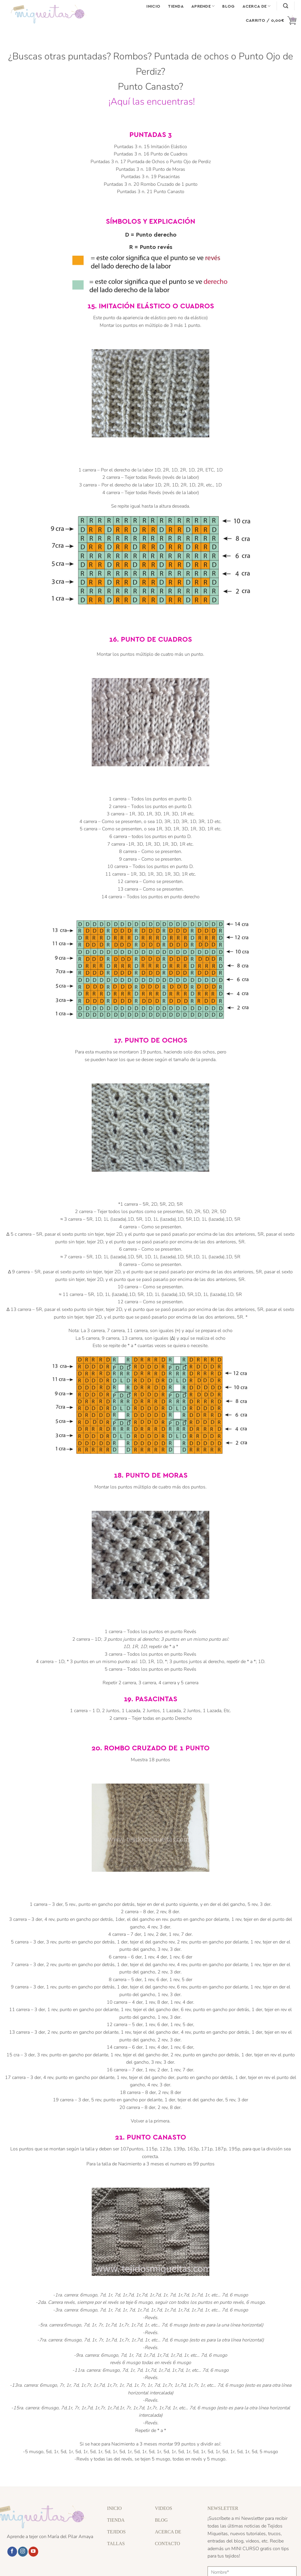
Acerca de (257, 6)
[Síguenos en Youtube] (33, 2552)
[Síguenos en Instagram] (23, 2552)
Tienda (176, 6)
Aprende (203, 6)
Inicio (153, 6)
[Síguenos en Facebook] (12, 2552)
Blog (228, 6)
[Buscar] (285, 6)
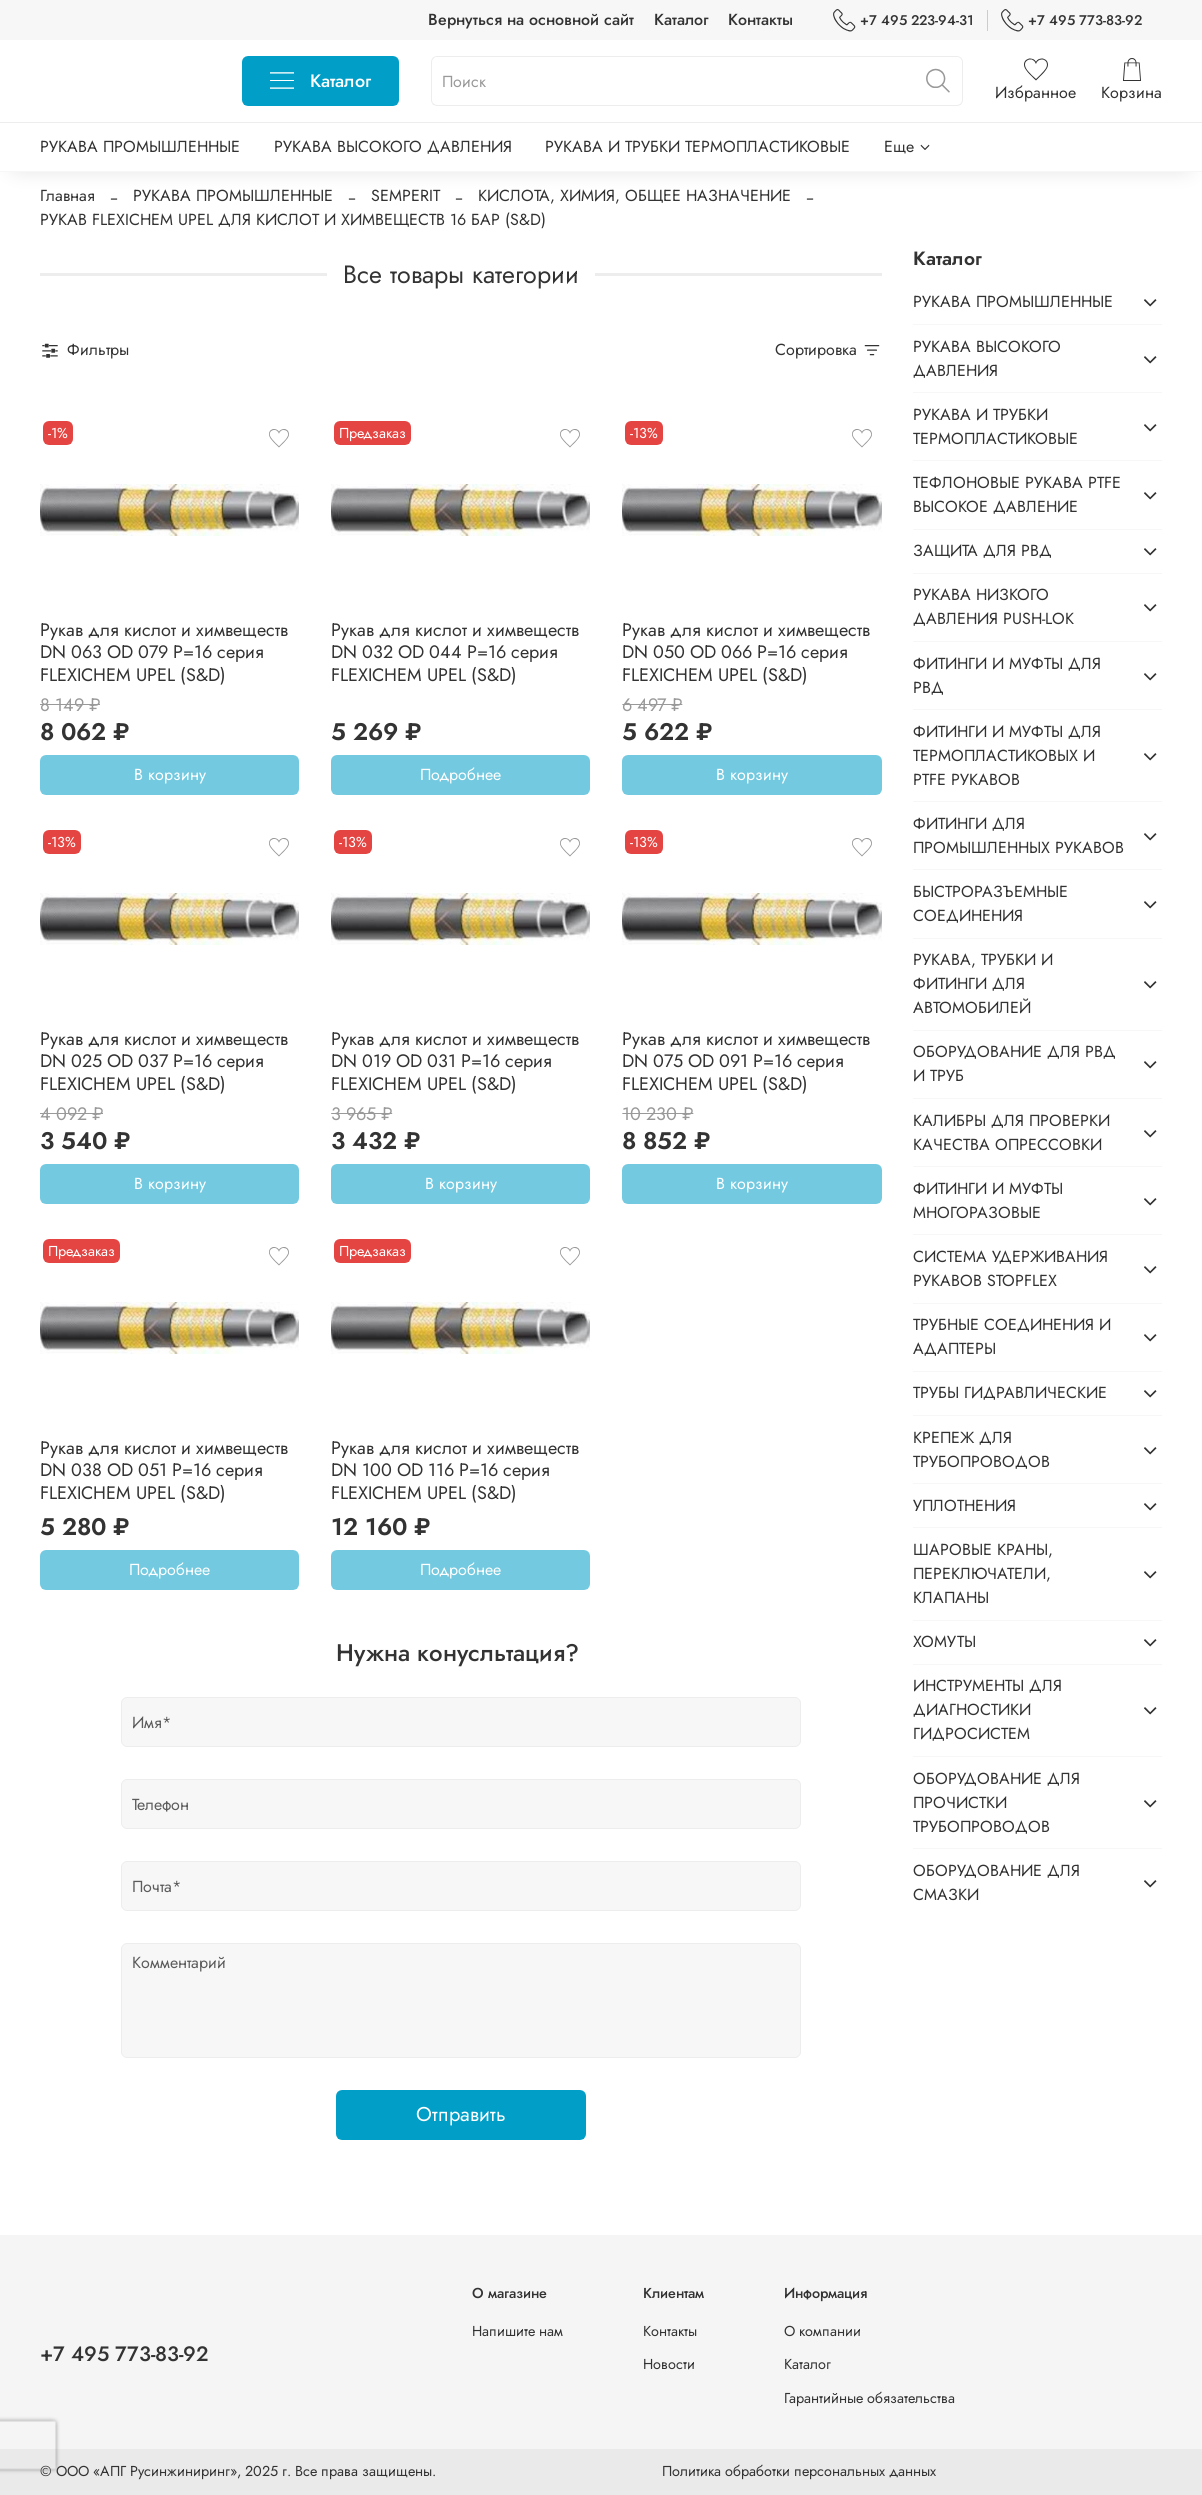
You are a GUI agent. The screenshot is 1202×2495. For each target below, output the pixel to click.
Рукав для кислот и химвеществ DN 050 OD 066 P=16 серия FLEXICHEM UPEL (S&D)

-- -- --

Everything from the line containing "You are a GUI" down to the last line of the entries is to be returned exactly, both ends included, and nothing beyond it.

You are a GUI agent. The screenshot is 1202×2495. For each target below, output the pixel to click.
Рукав для кислот и химвеществ DN 050 OD 066 P=16 серия FLEXICHEM UPEL (S&D)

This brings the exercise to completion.